7.) Fantasy ist im besten Falle letztlich auch eine philosophische Erfahrung, die den Leser davor warnen kann, sich zu sehr auf eingefahrene Denkstrukturen und damit auch auf blinde Wissenschaftsgläubigkeit zu verlassen, da sie immer wieder Mächte und Situationen präsentiert, die der Mensch mit normalen Mitteln nicht deuten oder gar kontrollieren kann, sondern denen er mit einem gewissen Respekt begegnen muss. Gerade die ganz klassische (Questen-)Fantasy baut doch das Thema sehr aus, dass man zwar mit vereinten Kräften auch letztlich Unbegreifliches und unüberwindlich Scheinendes zu meistern versuchen kann, dass ein solcher Versuch aber auch auf physischer und psychischer Ebene seinen Preis hat und dass es letztlich vielleicht die größte Schwierigkeit ist, dabei die eigene moralische Integrität zu wahren (siehe dazu das Ringproblem bei Tolkien, aber z.B. auch die Art, wie letztlich der Oberböse in Osten Ard überwunden werden kann). Das geht im modernen grim & gritty zwar verloren, aber die Kritiker, die nur auf mangelnden Realismus oder angeblich so simple Schwarzweißmalerei verweisen, übersehen, dass Fantasy letztlich auf ihre Art die uralte Frage nach der Rolle des Menschen in der Welt und nach dem ethisch richtigen Handeln des scheinbar so “kleinen” und unbedeutenden Einzelnen und dem, was er bewirken kann, stellt und immer wieder neu zu beantworten versucht.
Beispiele: Die Legende von Isaak, Die magischen Städte

8.) Fantasy hat einen ästhetischen Wert. Wenn man manche Cover sieht, mag man das zwar nicht glauben, aber das Phantastische, nicht Reale hat in der künstlerischen Vorstellungswelt ebenso seinen Platz wie die Wiedergabe der Wirklichkeit und hat die Menschen immer beschäftigt und beeindruckt. Warum stehen wir sonst z.B. noch heute begeistert vor jahrhunderte- oder gar jahrtausendealten Darstellungen von Fabelwesen? Dass z.B. der Löwenmensch, der/die Sphinx von Gizeh, die Chimäre von Arezzo oder die Teppichserie der Dame mit dem Einhorn so bekannt sind und so viele Fans haben, hängt ja nicht nur damit zusammen, dass uns die Kunstfertigkeit ihrer Herstellung beeindruckt oder dass wir ein rein wissenschaftliches Interesse an historischen Gedankenwelten haben, sondern dass das Phantastische daran uns fasziniert und die eigene Vorstellungskraft anregt.
Beispiele: Day of the Minotaur, Das Silmarillion

Dass die Trennlinie zwischen E- und U-Literatur (eine Unterscheidung, die man auch prinzipiell in Frage stellen kann) entlang von Genregrenzen gezogen wird, dient also eher dazu, traditionelle Machtstrukturen des Literaturbetriebs aufrecht zu erhalten, als dass sie reale Verhältnisse widerspiegelt. Die Bedeutung phantastischer Elemente in der Literatur einerseits sowie die Behandlung ernsthafter Themen in der Phantastik andererseits zeigen, dass man diese Unterscheidung bestenfalls anhand von Inhalten, aber nicht oberflächlich anhand von Genres vornehmen kann.
Da die nächste Runde Fantasy vs. Feuilleton so sicher kommt wie der nächste Kampf gegen einen dunklen Herrscher (wobei wir hier natürlich keine Vergleiche ziehen möchten!), postet doch bitte auch eure Argumente gegen Fantasy-Verächter in den Kommentaren!

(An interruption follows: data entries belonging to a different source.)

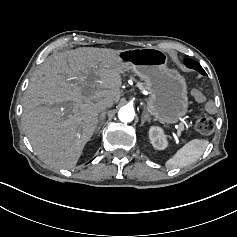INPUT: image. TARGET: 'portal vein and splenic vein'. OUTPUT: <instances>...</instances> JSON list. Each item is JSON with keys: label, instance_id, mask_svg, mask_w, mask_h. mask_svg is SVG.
<instances>
[{"label": "portal vein and splenic vein", "instance_id": "1", "mask_svg": "<svg viewBox=\"0 0 237 237\" xmlns=\"http://www.w3.org/2000/svg\"><path fill=\"white\" fill-rule=\"evenodd\" d=\"M178 127L180 128V129H179V132L182 134V133L184 132V130H185L184 127H183V124L180 123V124L178 125Z\"/></svg>", "mask_w": 237, "mask_h": 237}]
</instances>
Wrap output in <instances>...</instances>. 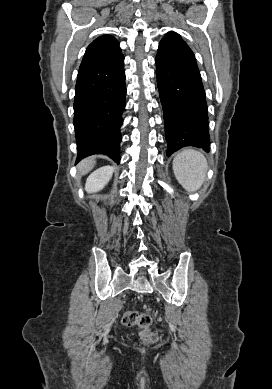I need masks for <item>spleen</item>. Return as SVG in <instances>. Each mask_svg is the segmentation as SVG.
I'll use <instances>...</instances> for the list:
<instances>
[{
  "mask_svg": "<svg viewBox=\"0 0 272 389\" xmlns=\"http://www.w3.org/2000/svg\"><path fill=\"white\" fill-rule=\"evenodd\" d=\"M205 156L194 149H184L173 160V172L182 185L188 191H196L204 182L207 171Z\"/></svg>",
  "mask_w": 272,
  "mask_h": 389,
  "instance_id": "1",
  "label": "spleen"
}]
</instances>
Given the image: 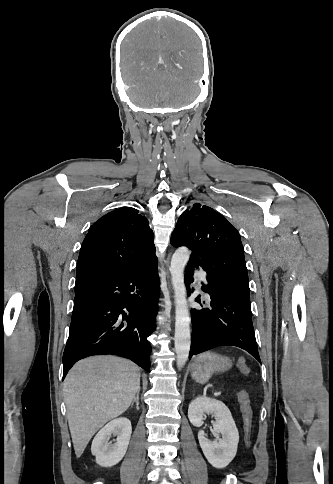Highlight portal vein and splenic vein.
<instances>
[{"label": "portal vein and splenic vein", "instance_id": "18ae733b", "mask_svg": "<svg viewBox=\"0 0 333 484\" xmlns=\"http://www.w3.org/2000/svg\"><path fill=\"white\" fill-rule=\"evenodd\" d=\"M214 395H215V396H219V395H221V391H217V392H215V393H214Z\"/></svg>", "mask_w": 333, "mask_h": 484}]
</instances>
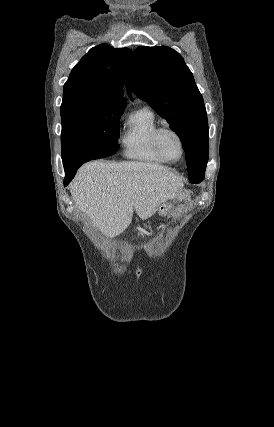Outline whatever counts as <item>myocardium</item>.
<instances>
[{
  "label": "myocardium",
  "instance_id": "1",
  "mask_svg": "<svg viewBox=\"0 0 274 427\" xmlns=\"http://www.w3.org/2000/svg\"><path fill=\"white\" fill-rule=\"evenodd\" d=\"M168 132L174 134L180 142L182 153H181V157L178 161H174V160L170 159L165 154V152L162 148V136H163V134L168 133ZM154 146H155L156 150L158 151V153L160 154V156L163 158V160L165 162H168L171 164H177V163L182 162L186 156V144H185L184 138L175 128H173L171 126H162V127H159L157 129L155 136H154Z\"/></svg>",
  "mask_w": 274,
  "mask_h": 427
}]
</instances>
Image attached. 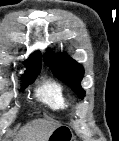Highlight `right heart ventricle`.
<instances>
[{
	"label": "right heart ventricle",
	"mask_w": 119,
	"mask_h": 141,
	"mask_svg": "<svg viewBox=\"0 0 119 141\" xmlns=\"http://www.w3.org/2000/svg\"><path fill=\"white\" fill-rule=\"evenodd\" d=\"M40 101L55 111H63L70 105L63 86L54 80L44 82L36 91Z\"/></svg>",
	"instance_id": "e07e8e85"
}]
</instances>
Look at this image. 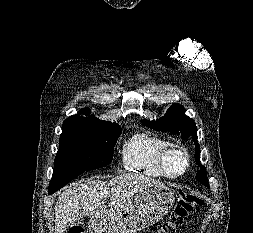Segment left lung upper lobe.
I'll return each mask as SVG.
<instances>
[{"label":"left lung upper lobe","instance_id":"left-lung-upper-lobe-1","mask_svg":"<svg viewBox=\"0 0 253 233\" xmlns=\"http://www.w3.org/2000/svg\"><path fill=\"white\" fill-rule=\"evenodd\" d=\"M184 112L185 109L183 106L174 104L168 109L165 116L158 121H142V123L156 131H170L181 135L183 138L193 136L196 150L195 160L200 166V170L196 174V179L206 187H209L206 168L200 163V146L197 141V127L194 120L187 117Z\"/></svg>","mask_w":253,"mask_h":233}]
</instances>
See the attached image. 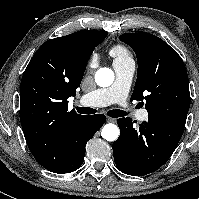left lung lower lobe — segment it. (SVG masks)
I'll use <instances>...</instances> for the list:
<instances>
[{
    "mask_svg": "<svg viewBox=\"0 0 199 199\" xmlns=\"http://www.w3.org/2000/svg\"><path fill=\"white\" fill-rule=\"evenodd\" d=\"M120 136L113 143L117 168L128 175L142 176L159 169L173 154L184 128L148 117L133 127L131 118L117 120Z\"/></svg>",
    "mask_w": 199,
    "mask_h": 199,
    "instance_id": "1",
    "label": "left lung lower lobe"
}]
</instances>
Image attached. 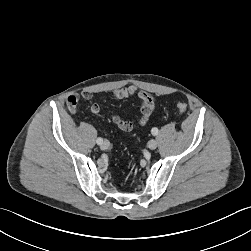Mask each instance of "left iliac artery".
<instances>
[{"instance_id": "1", "label": "left iliac artery", "mask_w": 251, "mask_h": 251, "mask_svg": "<svg viewBox=\"0 0 251 251\" xmlns=\"http://www.w3.org/2000/svg\"><path fill=\"white\" fill-rule=\"evenodd\" d=\"M151 133L156 136L158 134V129L156 127L152 128Z\"/></svg>"}]
</instances>
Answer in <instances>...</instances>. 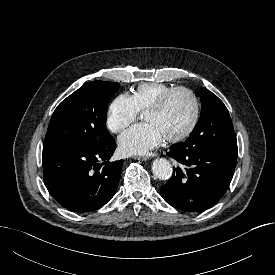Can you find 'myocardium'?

14 Kommentare zu Acht Argumente für Fantasy & Phantastik

  1. Nala sagt:

    Ein sehr schöner Beitrag! Den möchte man gleich ausdrucken und an alle Skeptiker verteilen. 🙂

  2. Johannes sagt:

    Es fällt mir schwer die üblichen Vorwürfe gegen Fantasy (v.a den Eskapismusvorwurf) ernst zu nehmen.* Deshalb kann ich da eigentlich nur einen Spruch meines Freundes Captain Jack Sparrow abwandeln:

    Vor Fantasy muss man sich nicht fürchten. Da weiß man, dass alles frei erfunden und fabuliert ist. In acht nehmen muss man sich vor den “ernsthaften” Texten, weil man da nie sagen kann, wann sie einem irgendetwas vorgaukeln oder unterschieben. Am gefährlichsten sind da wohl Kritiken und Klappentexte 😉

    Im Ernst:
    Jede Form von Kunst ist Abstraktion und damit Eskapismus. Das ist ihre Funktion. It’s all Fantasy. Dass es triviale und anspruchsvolle Kunst gibt, steht auf einem anderen Blatt. Auch dass diese Unterscheidung höchst subjektiv ist, und man nicht schizophren sein muss, um beides zu mögen 😉
    Aber mit Fantasy oder nicht hat das wenig zu tun. Es wird Zeit, dass der Literaturbetrieb anerkennt, dass literarische Genres Untergattungen der Fantasy sind, nicht umgekehrt.

    Johannes

    * Die Entgegensetzung von Literatur mit fantastischen Elementen und Literatur ohne dieselben geht von einem Wirklichkeitsbegriff aus, der spätestens seit Heisenberg für die Naturwissenschaften überholt ist. Die Geisteswissenschaften kommen auch langsam dahin (Stichwort: Konstruktivismus). Wer glaubt Realität wäre etwas, dass objektiv in Geschichten oder auch nur Sprache (und damit Denken) fassbar wäre, kann genauso Drachen, Feen oder Börsenkurse für echt halten.
    It’s all Fantasy.

  3. Sebert sagt:

    Super Artikel, habe ihn auch mal über mein Blog verlinkt.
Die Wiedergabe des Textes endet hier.